On Thursday, The New Haven Advocate published a scathing critique of a new addition to Paul Rudolph’s Art and Architecture Building (1963) at Yale. The addition was designed by Gwathmey Siegel & Associates Architects, whose principal, Charles Gwathmey, FAIA, received his M.Arch from Yale in 1962. “Not since the house fell on the Wicked Witch of the East has a work of architecture proven so damaging as the new art history center at Yale,” writes columnist Stephen Vincent Kobasa. The 87,000-square-foot addition, which contains the university’s art history department, is officially called the Jeffrey Loria Center for the History of Art. While it is appended onto Rudolph’s Brutalist concrete building, the addition is meant to “present its own iconic presence in the overall composition,” according to Yale. The writer says it contains little “usable volume,” and is “inflated in the fashion of a grounded Macy’s parade balloon; empty, but not spacious.” Moreover, he says it exemplifies the “self-satisfied prudence that has infected all of Yale’s architectural exercises of late.” He does note, however, that Gwathmey Siegel’s restoration of the interior of the Rudolph building is “moving and redemptive.”
A windowpane became dislodged from a building in Times Square and crashed to the ground on Sunday afternoon—less than a week after a glass panel fell from a skyscraper under construction nearby, reports The New York Times.

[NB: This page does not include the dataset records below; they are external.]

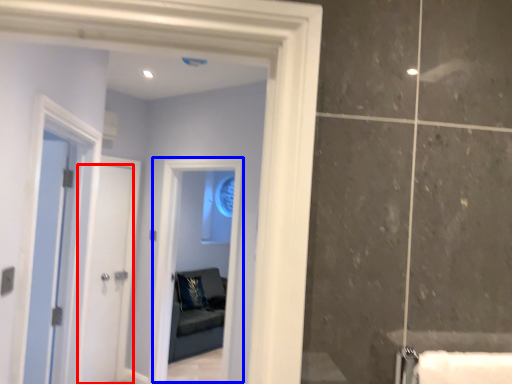 Question: Which of the following is the farthest to the observer, door (highlighted by a red box) or window (highlighted by a blue box)?

Choices:
 (A) door
 (B) window

Answer: (A) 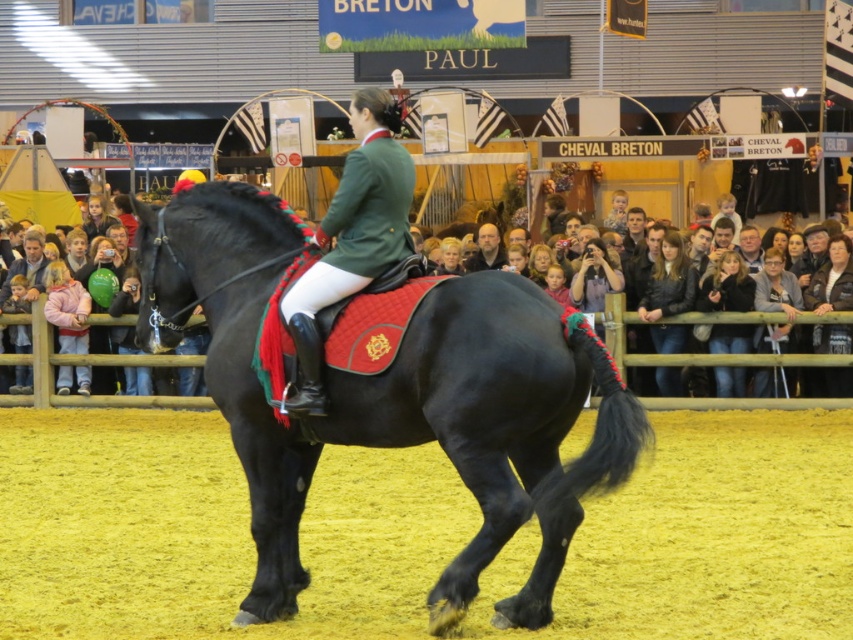 Which is more to the right, green matte jacket at center or gray fabric jacket at center?

Positioned to the right is gray fabric jacket at center.

This screenshot has height=640, width=853. What are the coordinates of `green matte jacket at center` in the screenshot? It's located at (351, 237).

In the scene shown: Is smooth wooden fence at lower center taller than dark blue denim jacket at center?

Indeed, smooth wooden fence at lower center has a greater height compared to dark blue denim jacket at center.

Identify the location of smooth wooden fence at lower center. (701, 355).

Looking at this image, can you confirm if dark blue denim jacket at center is taller than dark brown leather jacket at center?

Yes, dark blue denim jacket at center is taller than dark brown leather jacket at center.

Is dark blue denim jacket at center positioned before dark brown leather jacket at center?

Yes, dark blue denim jacket at center is in front of dark brown leather jacket at center.

Who is more forward, (679, 372) or (474, 264)?

Point (679, 372) is in front.

I want to click on dark blue denim jacket at center, so click(x=668, y=294). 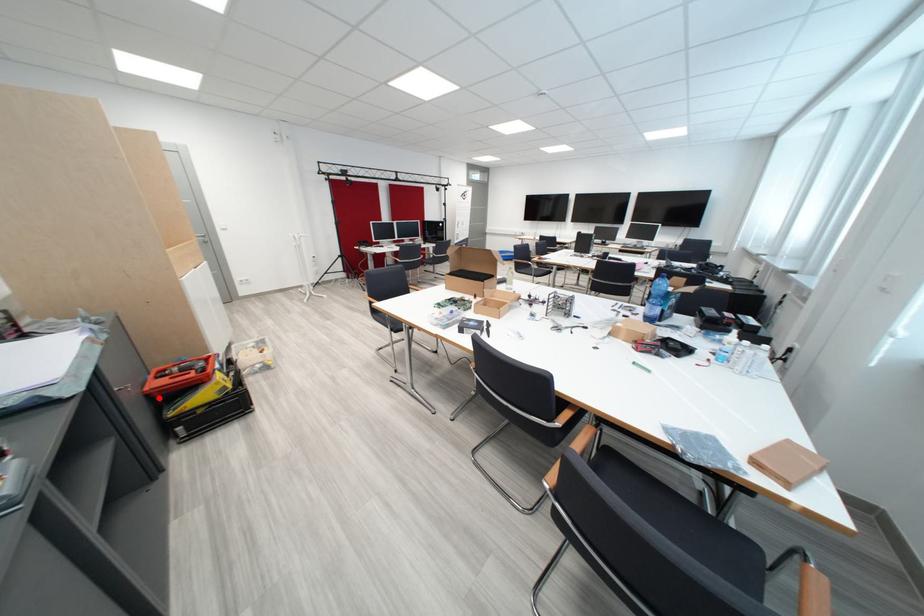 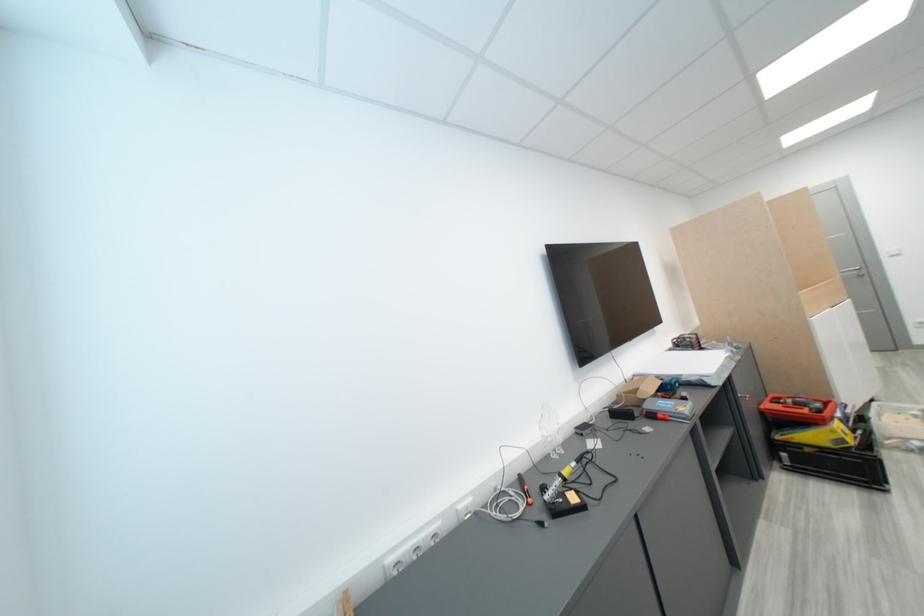 The point at the highlighted location is marked in the first image. Where is the corresponding point in the second image?

(772, 416) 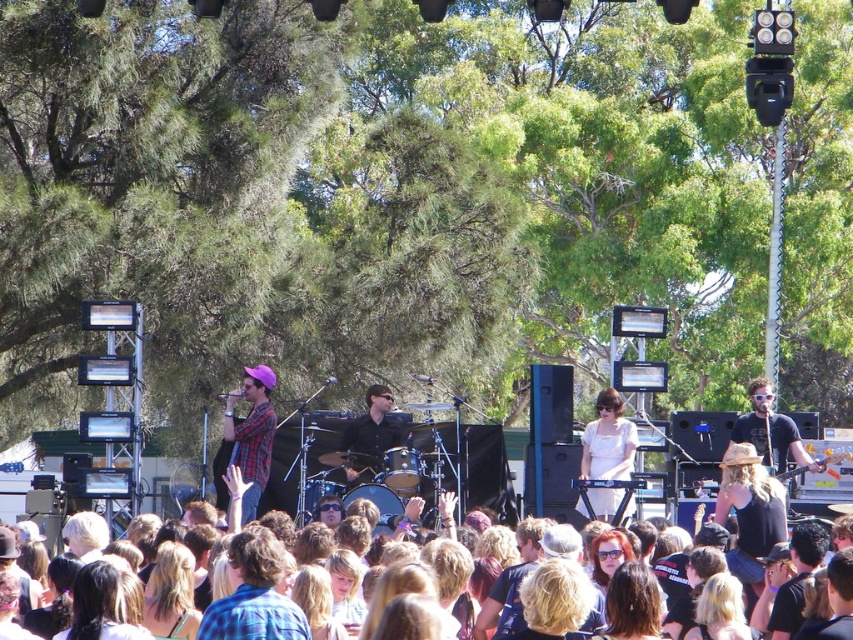 Between white matte dress at center and brown hair at center, which one is positioned lower?

brown hair at center

Is point (596, 500) positioned in front of point (228, 472)?

No, (596, 500) is further to viewer.

This screenshot has height=640, width=853. I want to click on white matte dress at center, so click(x=608, y=440).

Is black matte shirt at center to the right of brown hair at center from the viewer's perspective?

Yes, black matte shirt at center is to the right of brown hair at center.

Does point (374, 401) lie behind point (250, 528)?

Yes, point (374, 401) is farther from viewer.

What do you see at coordinates (370, 433) in the screenshot? This screenshot has width=853, height=640. I see `black matte shirt at center` at bounding box center [370, 433].

Identify the location of black matte shirt at center. (370, 433).

Which is in front, point (595, 436) or point (231, 449)?

Point (231, 449) is in front.

Does white matte dress at center come behind plaid fabric shirt at center?

No, white matte dress at center is in front of plaid fabric shirt at center.

Which is in front, point (599, 488) or point (276, 422)?

Positioned in front is point (599, 488).

The image size is (853, 640). What are the coordinates of `white matte dress at center` in the screenshot? It's located at (608, 440). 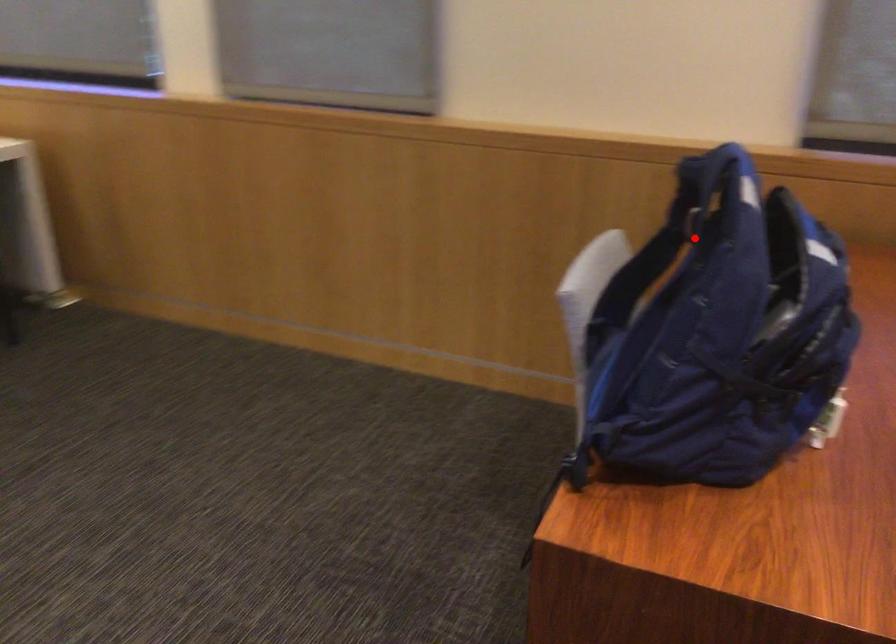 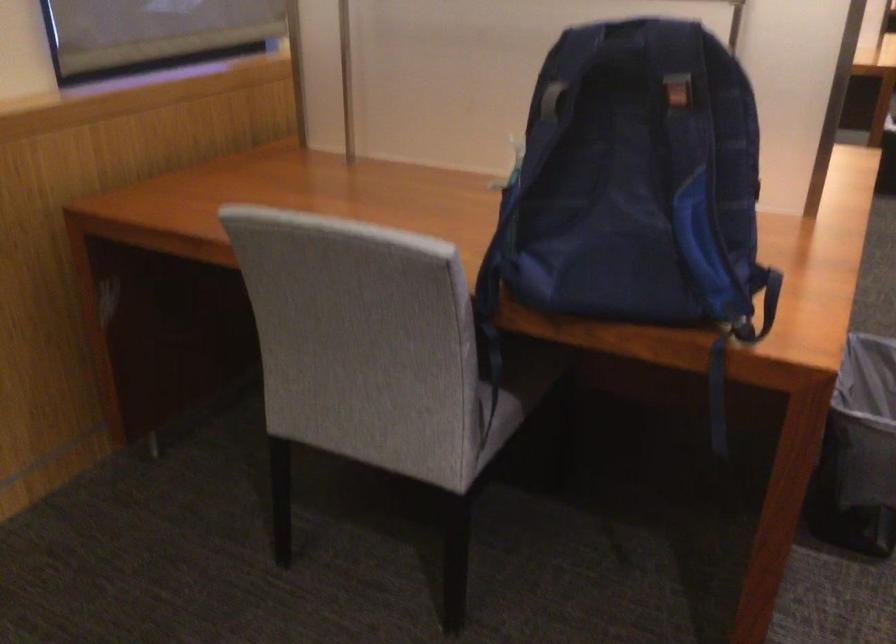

In the most recent incident, a 3-foot-by-5-foot glass pane fell from between the seventh and eighth floors of the building at 1 Times Square, where the ball drops on New Year’s Eve. The building was occupied by The New York Times Company from 1905 to 1913 and was renovated in the 1960s, as described in a RECORD story. Today, it is owned by Jamestown One Times Square, which was issued a citation by the city’s Department of Buildings for the falling glass incident, according to the Times. Nobody was injured. On August 12, a 1,500-pound glass panel plummeted 50 stories from the Bank of America building construction site, on 42nd Street and the Avenue of the Americas, and crashed into scaffolding across the street. Two people suffered minor injuries.
A coffee cup, electric guitar, and high-heel shoe are among the shapes of nine whimsical bike racks installed in New York City this week. The metal tube racks, designed by the musician and artist David Byrne, an avid proponent of cycling, were commissioned by the city’s Department of Transportation, which initially asked Byrne—who attended the Rhode Island School of Design in the early 1970s—to help judge a design competition for new bike racks. “He eagerly agreed – so eagerly, in fact, that he sent in his own designs as well,” reports The New York Times. The designs are meant to reference their milieu: a rack shaped like a dollar sign was installed on Wall Street, for instance, and one shaped like a car was placed near the Lincoln Tunnel, which connects Manhattan to New Jersey. The racks will be removed in a year and then offered for sale by Pace/MacGill and PaceWildenstein galleries. Until then, Byrne “doesn’t want them to be admired as artwork,” reports the Times. “He wants them to be lashed with heavy chains, banged with Kryptonites and scratched by gears. He wants them to be used.”